EXERCISE PROMPT =>
Transcribe word for word the section of the records below that opens with the line containing "For every named" and closes with the line containing "Alle cookies toestaan"; drop every picture.

GIVEN ENTRIES =>
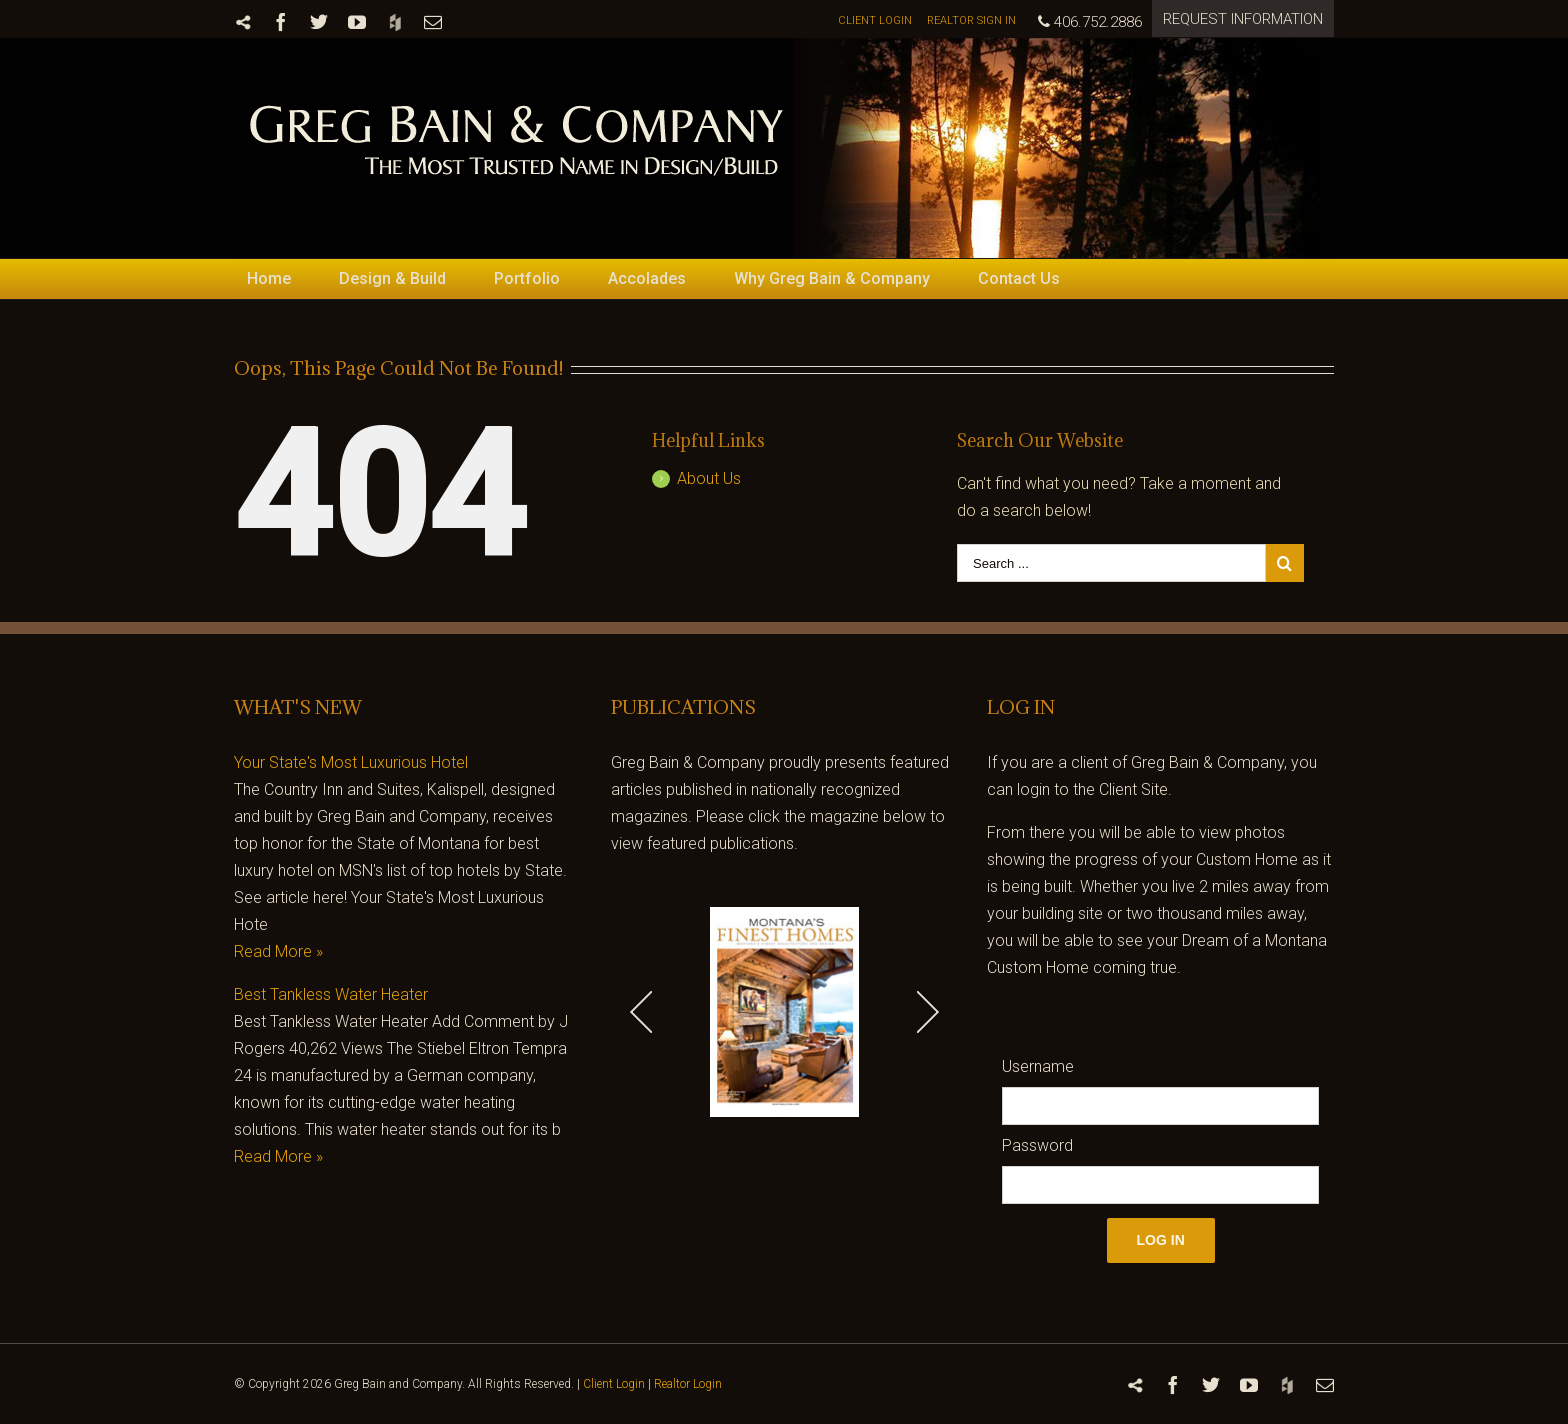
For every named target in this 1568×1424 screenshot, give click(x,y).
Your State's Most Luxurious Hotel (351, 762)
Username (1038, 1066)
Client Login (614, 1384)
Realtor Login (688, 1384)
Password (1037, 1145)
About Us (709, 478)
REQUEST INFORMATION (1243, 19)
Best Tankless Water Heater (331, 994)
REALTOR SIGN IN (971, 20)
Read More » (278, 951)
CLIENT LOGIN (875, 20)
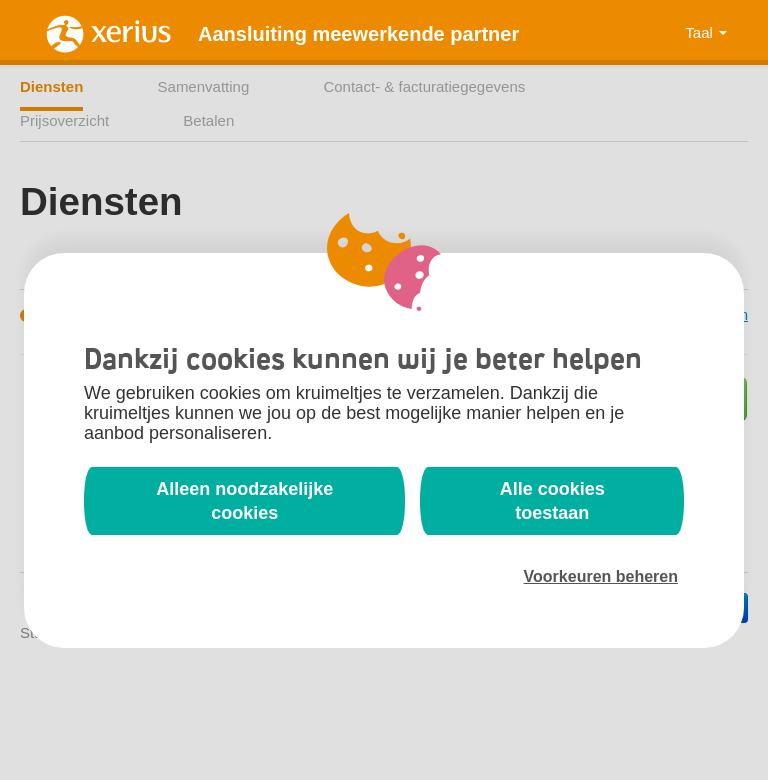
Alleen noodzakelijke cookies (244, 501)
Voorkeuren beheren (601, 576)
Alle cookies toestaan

--

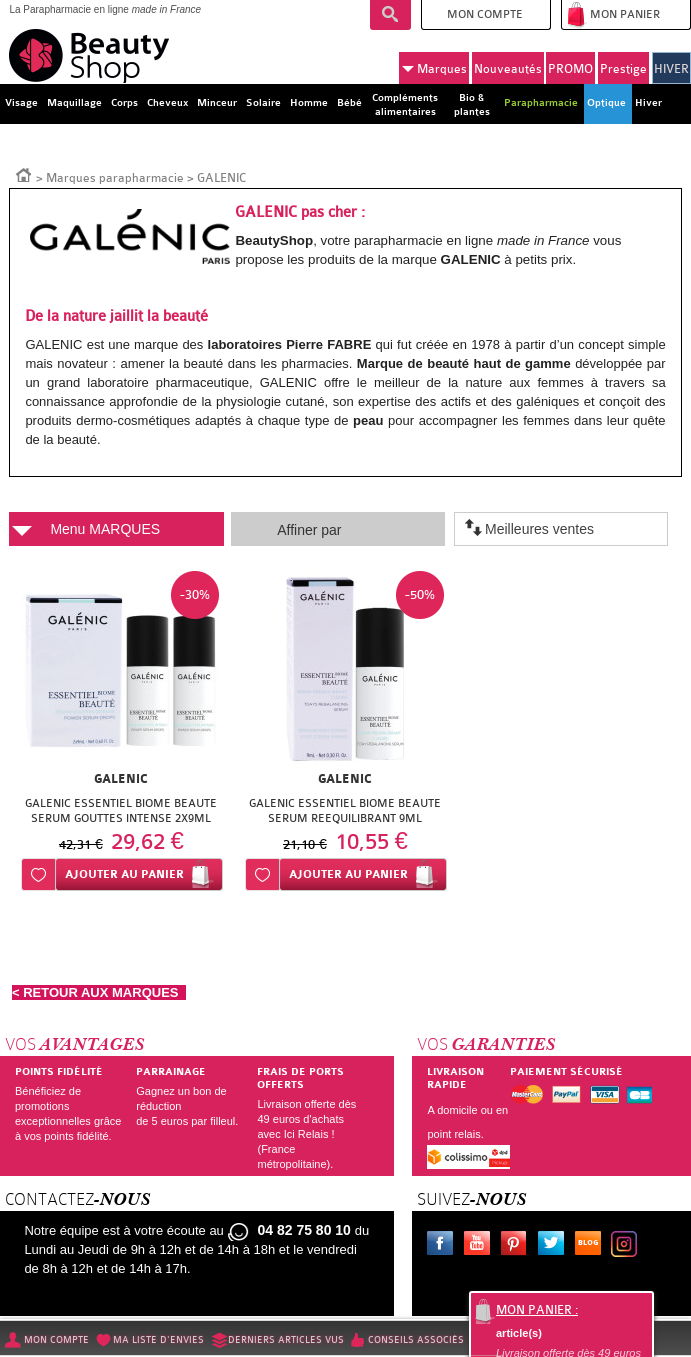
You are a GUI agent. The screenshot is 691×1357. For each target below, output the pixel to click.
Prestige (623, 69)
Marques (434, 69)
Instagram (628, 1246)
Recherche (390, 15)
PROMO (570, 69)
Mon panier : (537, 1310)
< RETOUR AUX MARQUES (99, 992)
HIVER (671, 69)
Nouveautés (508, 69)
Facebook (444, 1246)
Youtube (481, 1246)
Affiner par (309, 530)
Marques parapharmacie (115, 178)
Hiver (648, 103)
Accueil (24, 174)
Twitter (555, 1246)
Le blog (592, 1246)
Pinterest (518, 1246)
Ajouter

TASK OUTPUT =>
For every named target in this 1568×1424 screenshot, give click(x,y).
Your State's Most Luxurious Hotel (351, 762)
Username (1038, 1066)
Client Login (614, 1384)
Realtor Login (688, 1384)
Password (1037, 1145)
About Us (709, 478)
REQUEST INFORMATION (1243, 19)
Best Tankless Water Heater (331, 994)
REALTOR SIGN IN (971, 20)
Read More » (278, 951)
CLIENT LOGIN (875, 20)
Alleen noodzakelijke cookies (244, 501)
Voorkeuren beheren (601, 576)
Alle cookies toestaan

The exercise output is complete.